Reproduce what is written in the records below exactly, and leave out the images.
----------
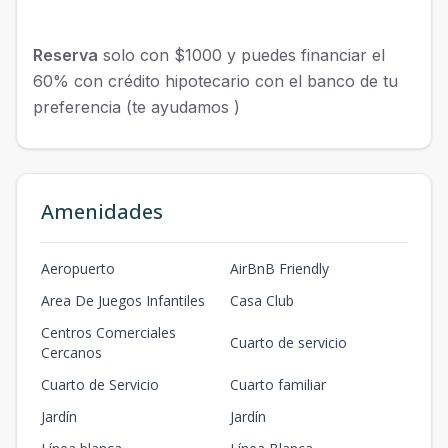
Reserva
solo con $1000 y puedes financiar el
60% con crédito hipotecario con el banco de tu
preferencia (te ayudamos )
Amenidades
Aeropuerto
AirBnB Friendly
Area De Juegos Infantiles
Casa Club
Centros Comerciales
Cuarto de servicio
Cercanos
Cuarto de Servicio
Cuarto familiar
Jardín
Jardín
----------
_Response area_
Reserva
solo con $1000 y puedes financiar el
60% con crédito hipotecario con el banco de tu
preferencia (te ayudamos )
Amenidades
Aeropuerto
AirBnB Friendly
Area De Juegos Infantiles
Casa Club
Centros Comerciales
Cuarto de servicio
Cercanos
Cuarto de Servicio
Cuarto familiar
Jardín
Jardín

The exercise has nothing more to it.